> Extracted information:
-=-=-
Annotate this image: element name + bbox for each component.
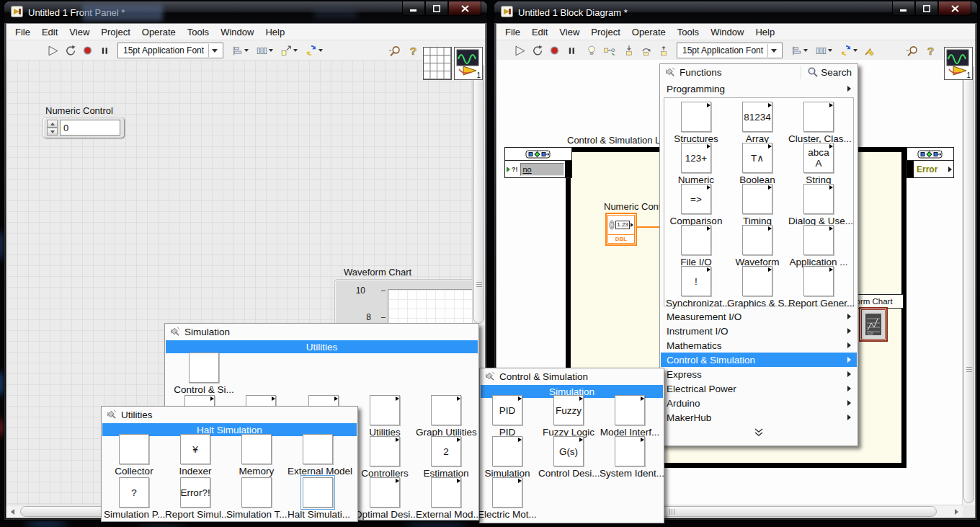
numeric-value-field[interactable]: 0 (60, 120, 120, 136)
palette-item-comparison[interactable]: =>Comparison (666, 184, 726, 226)
front-panel-titlebar[interactable]: Untitled 1 Front Panel * (4, 1, 487, 23)
menu-item-operate[interactable]: Operate (626, 25, 672, 39)
retain-wire-values-button[interactable] (600, 42, 618, 59)
string-icon[interactable]: abca A (803, 143, 834, 173)
block-diagram-titlebar[interactable]: Untitled 1 Block Diagram * (494, 1, 977, 23)
connector-pane-icon[interactable] (423, 47, 452, 80)
search-button[interactable] (904, 42, 922, 59)
font-dropdown-arrow[interactable] (767, 44, 779, 57)
vi-icon[interactable]: 1 (944, 47, 973, 80)
palette-item-string[interactable]: abca AString (788, 143, 849, 185)
scroll-right-arrow[interactable] (950, 505, 963, 518)
numeric-control[interactable]: 0 (43, 118, 124, 138)
palette-item-synchronizat[interactable]: !Synchronizat... (666, 266, 726, 309)
search-button[interactable] (387, 42, 404, 59)
palette-item-numeric[interactable]: 123+Numeric (666, 143, 726, 185)
palette-item-control-si[interactable]: Control & Si... (174, 353, 234, 395)
font-dropdown-arrow[interactable] (208, 44, 220, 57)
menu-item-tools[interactable]: Tools (182, 25, 215, 39)
ctrlsimloop-icon[interactable] (189, 353, 219, 383)
fuzzy-icon[interactable]: Fuzzy (553, 395, 584, 425)
cluster-icon[interactable] (803, 102, 834, 132)
pin-icon[interactable] (664, 66, 675, 79)
highlight-execution-button[interactable] (583, 42, 600, 59)
step-into-button[interactable] (620, 42, 638, 59)
menu-item-project[interactable]: Project (95, 25, 135, 39)
menu-item-project[interactable]: Project (585, 25, 625, 39)
palette-item-simulation-t[interactable]: Simulation T... (226, 477, 287, 520)
palette-item-graphics-s[interactable]: Graphics & S... (727, 266, 788, 309)
simtime-icon[interactable] (241, 477, 272, 508)
menu-item-operate[interactable]: Operate (136, 25, 182, 39)
category-electrical-power[interactable]: Electrical Power (661, 381, 857, 396)
step-over-button[interactable] (638, 42, 655, 59)
pause-button[interactable] (96, 42, 113, 59)
palette-item-graph-utilities[interactable]: Graph Utilities (416, 395, 476, 438)
minimize-button[interactable] (402, 1, 425, 16)
simulation-icon[interactable] (492, 436, 522, 466)
palette-item-model-interf[interactable]: Model Interf... (600, 395, 660, 438)
menu-item-edit[interactable]: Edit (36, 25, 63, 39)
pin-icon[interactable] (484, 371, 495, 384)
menu-item-window[interactable]: Window (215, 25, 259, 39)
palette-item-estimation[interactable]: 2Estimation (416, 436, 476, 479)
error-output-label[interactable]: Error (914, 164, 948, 174)
sim-loop-input-node[interactable]: ?! no (504, 147, 572, 178)
haltsim-icon[interactable] (303, 477, 333, 508)
graphics-icon[interactable] (742, 266, 772, 296)
externalmodel-icon[interactable] (303, 434, 333, 464)
category-express[interactable]: Express (661, 367, 857, 381)
menu-item-view[interactable]: View (63, 25, 95, 39)
comparison-icon[interactable]: => (681, 184, 711, 214)
vscroll-thumb[interactable] (473, 63, 484, 324)
graphutilities-icon[interactable] (431, 395, 461, 425)
menu-item-tools[interactable]: Tools (672, 25, 705, 39)
distribute-objects-button[interactable] (252, 42, 277, 59)
maximize-button[interactable] (915, 1, 938, 16)
category-control-simulation[interactable]: Control & Simulation (661, 353, 857, 367)
electricmotor-icon[interactable] (492, 477, 522, 508)
fileio-icon[interactable] (681, 225, 711, 255)
waveform-chart-terminal[interactable]: Co (859, 307, 888, 342)
dialog-icon[interactable] (803, 184, 834, 214)
reorder-button[interactable] (836, 42, 860, 59)
report-icon[interactable] (803, 266, 834, 296)
palette-item-optimal-desi[interactable]: Optimal Desi... (355, 477, 415, 520)
abort-button[interactable] (545, 42, 563, 59)
memory-icon[interactable] (241, 434, 272, 464)
vi-icon[interactable]: 1 (454, 47, 483, 80)
palette-item-array[interactable]: 81234Array (727, 102, 788, 144)
palette-item-indexer[interactable]: ¥Indexer (165, 434, 226, 477)
hscroll-thumb[interactable] (623, 506, 937, 517)
palette-item-timing[interactable]: Timing (727, 184, 788, 226)
close-button[interactable] (938, 1, 971, 16)
estimation-icon[interactable]: 2 (431, 436, 461, 466)
palette-item-cluster-clas[interactable]: Cluster, Clas... (788, 102, 849, 144)
palette-item-memory[interactable]: Memory (226, 434, 287, 477)
palette-item-controllers[interactable]: Controllers (355, 436, 415, 479)
align-objects-button[interactable] (228, 42, 252, 59)
run-button[interactable] (511, 42, 528, 59)
sim-loop-output-node[interactable]: Error (906, 147, 954, 178)
externalmodel2-icon[interactable] (431, 477, 461, 508)
pin-icon[interactable] (169, 326, 180, 339)
align-objects-button[interactable] (787, 42, 811, 59)
palette-item-control-desi[interactable]: G(s)Control Desi... (538, 436, 599, 479)
timing-icon[interactable] (742, 184, 772, 214)
boolean-icon[interactable]: T∧ (742, 143, 772, 173)
palette-item-electric-mot[interactable]: Electric Mot... (477, 477, 538, 520)
node-value-box[interactable]: no (520, 163, 565, 176)
palette-item-external-mod[interactable]: External Mod... (416, 477, 476, 520)
palette-search[interactable]: Search (801, 66, 853, 79)
pause-button[interactable] (563, 42, 580, 59)
indexer-icon[interactable]: ¥ (180, 434, 210, 464)
palette-item-boolean[interactable]: T∧Boolean (727, 143, 788, 185)
array-icon[interactable]: 81234 (742, 102, 772, 132)
expand-chevron-icon[interactable] (660, 428, 858, 436)
numeric-spinner[interactable] (47, 120, 58, 136)
decrement-button[interactable] (47, 128, 58, 136)
collector-icon[interactable] (119, 434, 149, 464)
category-measurement-i-o[interactable]: Measurement I/O (661, 309, 857, 324)
palette-item-halt-simulati[interactable]: Halt Simulati... (288, 477, 348, 520)
increment-button[interactable] (47, 120, 58, 128)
-=-=-
> Assignment: If a line in the records above contains the string "graphics", copy that line out.

> Response for this exercise:
palette-item-graphics-s[interactable]: Graphics & S... (727, 266, 788, 309)
graphics-icon[interactable] (742, 266, 772, 296)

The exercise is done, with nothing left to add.